**TASK OBJECTIVE:**
Which lines below fall between the one containing "Система ценообразования и сметного" and the one containing "надзор и строительный контроль"? Repeat them exactly, counting both of those lines, and add nothing else.

── STUDY MATERIAL ──

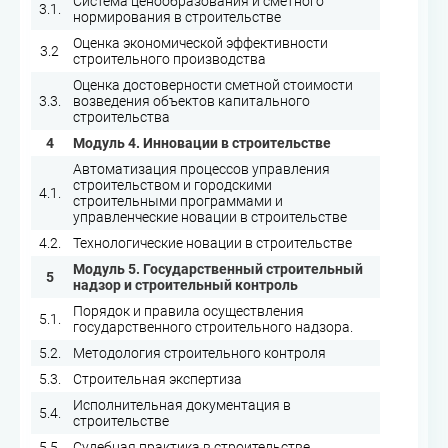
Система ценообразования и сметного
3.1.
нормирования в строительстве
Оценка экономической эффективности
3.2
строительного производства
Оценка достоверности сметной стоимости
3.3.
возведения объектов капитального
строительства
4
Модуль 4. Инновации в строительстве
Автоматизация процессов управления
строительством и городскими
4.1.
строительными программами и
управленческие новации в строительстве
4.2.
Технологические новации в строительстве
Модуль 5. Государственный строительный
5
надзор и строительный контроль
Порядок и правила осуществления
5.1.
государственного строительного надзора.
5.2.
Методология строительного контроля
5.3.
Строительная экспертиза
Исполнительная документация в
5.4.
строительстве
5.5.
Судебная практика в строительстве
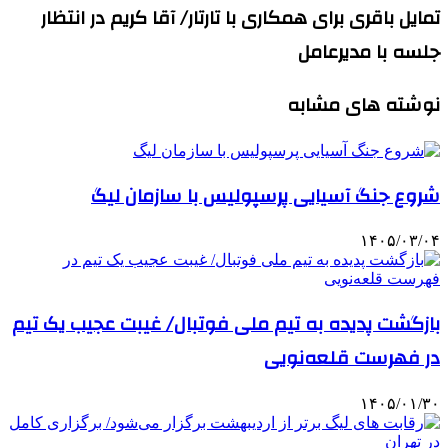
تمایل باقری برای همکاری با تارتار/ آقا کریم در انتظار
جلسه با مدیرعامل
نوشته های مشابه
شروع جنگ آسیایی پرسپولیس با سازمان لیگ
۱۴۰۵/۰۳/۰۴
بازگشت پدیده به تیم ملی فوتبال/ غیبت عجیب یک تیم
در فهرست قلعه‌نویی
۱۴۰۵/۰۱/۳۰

───
── STUDY MATERIAL ──

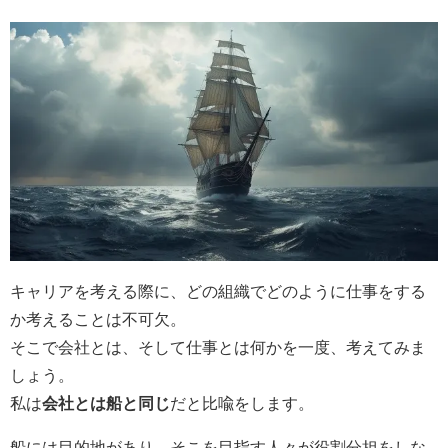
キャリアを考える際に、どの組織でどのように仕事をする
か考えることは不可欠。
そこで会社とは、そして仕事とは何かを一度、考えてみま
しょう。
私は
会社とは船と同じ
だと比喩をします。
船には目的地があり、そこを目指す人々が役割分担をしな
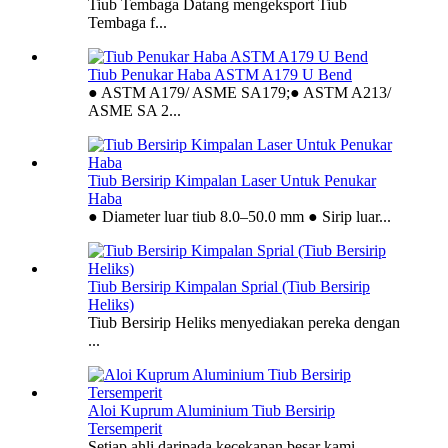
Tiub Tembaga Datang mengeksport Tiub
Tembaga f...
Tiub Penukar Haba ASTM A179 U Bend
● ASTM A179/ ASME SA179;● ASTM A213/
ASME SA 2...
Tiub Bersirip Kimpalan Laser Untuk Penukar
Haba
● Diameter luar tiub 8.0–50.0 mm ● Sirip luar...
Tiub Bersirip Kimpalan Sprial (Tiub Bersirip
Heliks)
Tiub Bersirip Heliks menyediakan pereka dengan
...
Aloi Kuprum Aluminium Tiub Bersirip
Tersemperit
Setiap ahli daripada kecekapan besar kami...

───
── STUDY MATERIAL ──

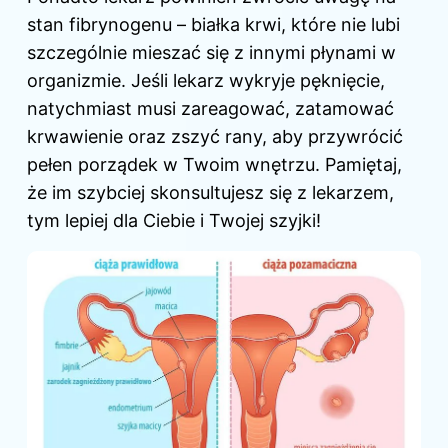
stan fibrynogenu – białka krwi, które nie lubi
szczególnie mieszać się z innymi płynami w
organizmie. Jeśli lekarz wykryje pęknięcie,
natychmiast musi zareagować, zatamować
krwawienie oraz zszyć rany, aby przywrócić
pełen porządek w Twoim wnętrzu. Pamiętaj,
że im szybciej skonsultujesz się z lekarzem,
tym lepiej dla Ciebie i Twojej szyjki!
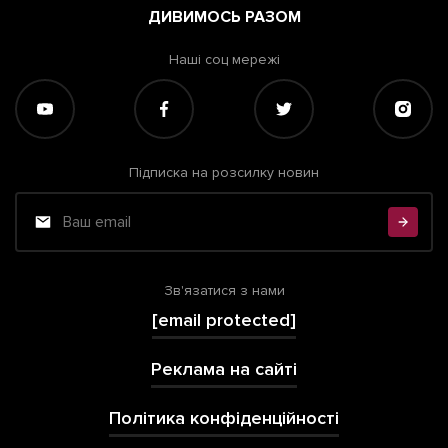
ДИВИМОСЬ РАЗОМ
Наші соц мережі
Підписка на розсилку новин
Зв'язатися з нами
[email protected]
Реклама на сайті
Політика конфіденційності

───

**WORKED SOLUTION:**
Система ценообразования и сметного
3.1.
нормирования в строительстве
Оценка экономической эффективности
3.2
строительного производства
Оценка достоверности сметной стоимости
3.3.
возведения объектов капитального
строительства
4
Модуль 4. Инновации в строительстве
Автоматизация процессов управления
строительством и городскими
4.1.
строительными программами и
управленческие новации в строительстве
4.2.
Технологические новации в строительстве
Модуль 5. Государственный строительный
5
надзор и строительный контроль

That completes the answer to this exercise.